Records drawn from a dataset:
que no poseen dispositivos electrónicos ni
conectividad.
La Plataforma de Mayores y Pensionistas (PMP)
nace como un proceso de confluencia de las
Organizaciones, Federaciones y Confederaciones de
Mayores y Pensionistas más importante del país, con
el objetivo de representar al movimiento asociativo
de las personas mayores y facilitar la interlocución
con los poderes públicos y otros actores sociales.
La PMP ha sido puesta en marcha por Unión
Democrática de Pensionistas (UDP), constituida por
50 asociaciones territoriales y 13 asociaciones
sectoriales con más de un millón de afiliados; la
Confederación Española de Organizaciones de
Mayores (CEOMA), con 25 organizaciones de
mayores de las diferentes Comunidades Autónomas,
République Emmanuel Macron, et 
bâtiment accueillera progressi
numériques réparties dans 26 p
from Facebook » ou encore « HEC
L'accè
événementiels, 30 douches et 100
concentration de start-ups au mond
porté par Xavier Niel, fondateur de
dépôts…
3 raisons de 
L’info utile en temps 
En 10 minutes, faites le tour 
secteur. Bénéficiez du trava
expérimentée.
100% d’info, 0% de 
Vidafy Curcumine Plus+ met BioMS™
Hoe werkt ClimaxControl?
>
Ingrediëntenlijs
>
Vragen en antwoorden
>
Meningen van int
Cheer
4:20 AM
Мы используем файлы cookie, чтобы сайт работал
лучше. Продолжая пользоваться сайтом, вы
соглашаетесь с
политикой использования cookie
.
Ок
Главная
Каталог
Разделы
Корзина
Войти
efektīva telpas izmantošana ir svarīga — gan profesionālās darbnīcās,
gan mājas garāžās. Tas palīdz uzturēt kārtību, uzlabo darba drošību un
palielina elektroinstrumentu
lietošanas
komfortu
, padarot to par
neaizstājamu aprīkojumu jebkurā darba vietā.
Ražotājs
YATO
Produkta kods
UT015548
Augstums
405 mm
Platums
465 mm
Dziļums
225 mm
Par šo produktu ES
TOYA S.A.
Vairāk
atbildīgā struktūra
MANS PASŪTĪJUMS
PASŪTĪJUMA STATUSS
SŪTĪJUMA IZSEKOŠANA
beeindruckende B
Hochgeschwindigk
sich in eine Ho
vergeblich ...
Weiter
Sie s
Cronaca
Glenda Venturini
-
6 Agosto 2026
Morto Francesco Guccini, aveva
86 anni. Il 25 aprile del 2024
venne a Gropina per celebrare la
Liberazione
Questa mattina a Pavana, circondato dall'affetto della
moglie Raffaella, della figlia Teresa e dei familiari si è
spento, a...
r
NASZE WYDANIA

#### [Task objective]
Extract each entry in full, exactly as given.

#### [Task response]
que no poseen dispositivos electrónicos ni
conectividad.
La Plataforma de Mayores y Pensionistas (PMP)
nace como un proceso de confluencia de las
Organizaciones, Federaciones y Confederaciones de
Mayores y Pensionistas más importante del país, con
el objetivo de representar al movimiento asociativo
de las personas mayores y facilitar la interlocución
con los poderes públicos y otros actores sociales.
La PMP ha sido puesta en marcha por Unión
Democrática de Pensionistas (UDP), constituida por
50 asociaciones territoriales y 13 asociaciones
sectoriales con más de un millón de afiliados; la
Confederación Española de Organizaciones de
Mayores (CEOMA), con 25 organizaciones de
mayores de las diferentes Comunidades Autónomas,
République Emmanuel Macron, et 
bâtiment accueillera progressi
numériques réparties dans 26 p
from Facebook » ou encore « HEC
L'accè
événementiels, 30 douches et 100
concentration de start-ups au mond
porté par Xavier Niel, fondateur de
dépôts…
3 raisons de 
L’info utile en temps 
En 10 minutes, faites le tour 
secteur. Bénéficiez du trava
expérimentée.
100% d’info, 0% de 
Vidafy Curcumine Plus+ met BioMS™
Hoe werkt ClimaxControl?
>
Ingrediëntenlijs
>
Vragen en antwoorden
>
Meningen van int
Cheer
4:20 AM
Мы используем файлы cookie, чтобы сайт работал
лучше. Продолжая пользоваться сайтом, вы
соглашаетесь с
политикой использования cookie
.
Ок
Главная
Каталог
Разделы
Корзина
Войти
efektīva telpas izmantošana ir svarīga — gan profesionālās darbnīcās,
gan mājas garāžās. Tas palīdz uzturēt kārtību, uzlabo darba drošību un
palielina elektroinstrumentu
lietošanas
komfortu
, padarot to par
neaizstājamu aprīkojumu jebkurā darba vietā.
Ražotājs
YATO
Produkta kods
UT015548
Augstums
405 mm
Platums
465 mm
Dziļums
225 mm
Par šo produktu ES
TOYA S.A.
Vairāk
atbildīgā struktūra
MANS PASŪTĪJUMS
PASŪTĪJUMA STATUSS
SŪTĪJUMA IZSEKOŠANA
beeindruckende B
Hochgeschwindigk
sich in eine Ho
vergeblich ...
Weiter
Sie s
Cronaca
Glenda Venturini
-
6 Agosto 2026
Morto Francesco Guccini, aveva
86 anni. Il 25 aprile del 2024
venne a Gropina per celebrare la
Liberazione
Questa mattina a Pavana, circondato dall'affetto della
moglie Raffaella, della figlia Teresa e dei familiari si è
spento, a...
r
NASZE WYDANIA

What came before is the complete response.